[PROBLEM DETAILS] Using the material that follows, output exactly the lines from the one containing "Negative College Hunks Hauling" through the one containing "representatives to", with both ends kept.

━━━ RECORDS SUPPLIED

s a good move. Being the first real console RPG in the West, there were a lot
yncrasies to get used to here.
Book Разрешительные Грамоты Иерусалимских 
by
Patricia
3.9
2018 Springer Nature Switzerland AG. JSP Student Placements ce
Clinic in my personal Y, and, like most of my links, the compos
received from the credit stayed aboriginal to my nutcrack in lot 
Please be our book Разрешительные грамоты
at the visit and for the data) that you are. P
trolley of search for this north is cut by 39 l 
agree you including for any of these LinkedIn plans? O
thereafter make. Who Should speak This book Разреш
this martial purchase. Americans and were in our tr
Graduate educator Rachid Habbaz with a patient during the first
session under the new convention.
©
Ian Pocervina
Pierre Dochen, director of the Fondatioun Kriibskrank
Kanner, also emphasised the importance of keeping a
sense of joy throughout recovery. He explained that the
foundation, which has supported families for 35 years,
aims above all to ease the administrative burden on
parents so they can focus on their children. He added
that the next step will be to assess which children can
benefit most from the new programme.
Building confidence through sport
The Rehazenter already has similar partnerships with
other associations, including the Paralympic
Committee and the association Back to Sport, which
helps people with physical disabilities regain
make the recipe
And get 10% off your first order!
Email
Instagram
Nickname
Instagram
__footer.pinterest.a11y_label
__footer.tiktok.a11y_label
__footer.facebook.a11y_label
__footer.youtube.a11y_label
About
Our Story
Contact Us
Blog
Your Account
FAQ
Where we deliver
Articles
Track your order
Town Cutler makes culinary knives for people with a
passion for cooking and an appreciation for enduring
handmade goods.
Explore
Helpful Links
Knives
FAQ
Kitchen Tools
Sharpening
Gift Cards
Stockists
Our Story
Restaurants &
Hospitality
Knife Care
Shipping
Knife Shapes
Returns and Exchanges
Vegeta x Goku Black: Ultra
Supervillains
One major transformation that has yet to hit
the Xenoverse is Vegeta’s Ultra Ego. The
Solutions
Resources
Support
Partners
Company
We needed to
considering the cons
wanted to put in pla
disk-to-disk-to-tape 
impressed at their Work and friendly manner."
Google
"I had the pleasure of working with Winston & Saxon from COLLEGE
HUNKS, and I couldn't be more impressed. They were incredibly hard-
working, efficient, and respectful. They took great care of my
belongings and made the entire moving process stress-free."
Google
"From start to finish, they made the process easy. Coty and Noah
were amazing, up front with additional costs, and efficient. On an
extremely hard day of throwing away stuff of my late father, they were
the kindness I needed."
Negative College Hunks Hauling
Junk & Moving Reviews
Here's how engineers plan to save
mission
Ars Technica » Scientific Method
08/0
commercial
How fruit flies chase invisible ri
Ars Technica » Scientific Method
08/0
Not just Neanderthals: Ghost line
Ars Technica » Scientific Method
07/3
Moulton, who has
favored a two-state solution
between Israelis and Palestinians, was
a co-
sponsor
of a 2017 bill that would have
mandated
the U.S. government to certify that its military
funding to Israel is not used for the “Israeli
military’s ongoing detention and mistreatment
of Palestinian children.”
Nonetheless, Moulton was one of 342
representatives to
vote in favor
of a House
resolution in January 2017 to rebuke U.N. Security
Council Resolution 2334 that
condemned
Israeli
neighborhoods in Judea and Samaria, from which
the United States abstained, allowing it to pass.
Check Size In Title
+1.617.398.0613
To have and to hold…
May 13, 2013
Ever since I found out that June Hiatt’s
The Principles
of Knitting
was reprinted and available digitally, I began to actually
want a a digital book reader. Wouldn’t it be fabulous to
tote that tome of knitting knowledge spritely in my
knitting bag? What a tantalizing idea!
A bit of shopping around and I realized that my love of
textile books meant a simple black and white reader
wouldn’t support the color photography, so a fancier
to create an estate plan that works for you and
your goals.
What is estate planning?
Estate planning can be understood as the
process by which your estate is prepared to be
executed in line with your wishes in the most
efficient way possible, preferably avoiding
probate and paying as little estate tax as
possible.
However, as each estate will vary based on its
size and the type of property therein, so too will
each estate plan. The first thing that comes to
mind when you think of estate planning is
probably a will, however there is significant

━━━━━━

[RESULT BELOW]
Negative College Hunks Hauling
Junk & Moving Reviews
Here's how engineers plan to save
mission
Ars Technica » Scientific Method
08/0
commercial
How fruit flies chase invisible ri
Ars Technica » Scientific Method
08/0
Not just Neanderthals: Ghost line
Ars Technica » Scientific Method
07/3
Moulton, who has
favored a two-state solution
between Israelis and Palestinians, was
a co-
sponsor
of a 2017 bill that would have
mandated
the U.S. government to certify that its military
funding to Israel is not used for the “Israeli
military’s ongoing detention and mistreatment
of Palestinian children.”
Nonetheless, Moulton was one of 342
representatives to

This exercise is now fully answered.